• _SOURCE MATERIAL_:
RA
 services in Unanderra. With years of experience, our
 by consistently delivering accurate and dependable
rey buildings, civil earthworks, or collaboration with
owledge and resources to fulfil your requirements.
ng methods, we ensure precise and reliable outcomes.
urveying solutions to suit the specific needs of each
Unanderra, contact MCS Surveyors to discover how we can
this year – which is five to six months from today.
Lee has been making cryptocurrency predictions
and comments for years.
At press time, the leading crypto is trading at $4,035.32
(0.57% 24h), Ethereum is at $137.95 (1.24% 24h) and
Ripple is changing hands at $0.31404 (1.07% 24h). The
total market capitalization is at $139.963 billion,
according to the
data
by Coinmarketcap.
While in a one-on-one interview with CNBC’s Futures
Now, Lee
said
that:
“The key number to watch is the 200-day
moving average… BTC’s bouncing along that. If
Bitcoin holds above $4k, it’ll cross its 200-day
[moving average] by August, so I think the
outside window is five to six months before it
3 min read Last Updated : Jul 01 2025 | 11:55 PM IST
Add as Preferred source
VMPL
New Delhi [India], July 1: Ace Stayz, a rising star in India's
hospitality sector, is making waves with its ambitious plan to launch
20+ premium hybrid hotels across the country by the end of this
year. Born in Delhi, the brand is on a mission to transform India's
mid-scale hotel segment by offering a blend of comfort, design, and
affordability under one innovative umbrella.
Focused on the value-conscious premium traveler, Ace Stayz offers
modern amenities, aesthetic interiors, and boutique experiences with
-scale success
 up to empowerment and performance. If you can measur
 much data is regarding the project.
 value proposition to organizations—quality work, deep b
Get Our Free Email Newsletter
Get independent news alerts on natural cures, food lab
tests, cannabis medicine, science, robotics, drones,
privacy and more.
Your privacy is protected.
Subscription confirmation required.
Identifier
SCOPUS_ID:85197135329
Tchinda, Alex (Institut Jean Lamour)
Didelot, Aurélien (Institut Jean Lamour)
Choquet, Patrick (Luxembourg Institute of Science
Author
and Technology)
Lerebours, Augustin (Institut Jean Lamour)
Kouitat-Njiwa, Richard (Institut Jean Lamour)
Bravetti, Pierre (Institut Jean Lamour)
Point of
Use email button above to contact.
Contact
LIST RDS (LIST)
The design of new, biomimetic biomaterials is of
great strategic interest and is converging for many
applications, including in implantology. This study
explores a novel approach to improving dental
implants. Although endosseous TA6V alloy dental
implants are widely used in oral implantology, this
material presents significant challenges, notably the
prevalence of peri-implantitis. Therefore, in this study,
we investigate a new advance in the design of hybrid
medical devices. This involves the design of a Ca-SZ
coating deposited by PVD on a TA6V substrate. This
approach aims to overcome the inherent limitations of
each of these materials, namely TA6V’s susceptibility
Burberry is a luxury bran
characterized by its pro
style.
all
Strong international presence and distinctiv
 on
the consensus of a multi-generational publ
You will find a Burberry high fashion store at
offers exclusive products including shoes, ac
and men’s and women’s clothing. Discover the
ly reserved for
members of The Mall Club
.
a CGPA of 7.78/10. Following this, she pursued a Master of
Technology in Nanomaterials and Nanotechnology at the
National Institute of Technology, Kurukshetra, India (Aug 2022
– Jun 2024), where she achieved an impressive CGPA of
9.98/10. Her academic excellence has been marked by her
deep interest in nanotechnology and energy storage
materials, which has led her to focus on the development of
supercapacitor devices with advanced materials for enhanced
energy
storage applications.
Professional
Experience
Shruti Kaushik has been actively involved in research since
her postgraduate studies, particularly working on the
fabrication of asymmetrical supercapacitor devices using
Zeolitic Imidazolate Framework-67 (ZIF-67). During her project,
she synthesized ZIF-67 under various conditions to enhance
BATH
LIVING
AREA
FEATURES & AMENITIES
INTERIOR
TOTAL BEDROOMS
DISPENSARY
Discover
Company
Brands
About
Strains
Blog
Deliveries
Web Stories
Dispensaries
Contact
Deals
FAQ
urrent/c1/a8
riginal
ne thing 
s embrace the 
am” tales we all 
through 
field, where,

• _PROBLEM TO WORK ON_: Could you set down exactly the lines above, from the one containing "s embrace the" through the last, including both and nothing else?

• _REPLY TO THE TASK_:
s embrace the 
am” tales we all 
through 
field, where,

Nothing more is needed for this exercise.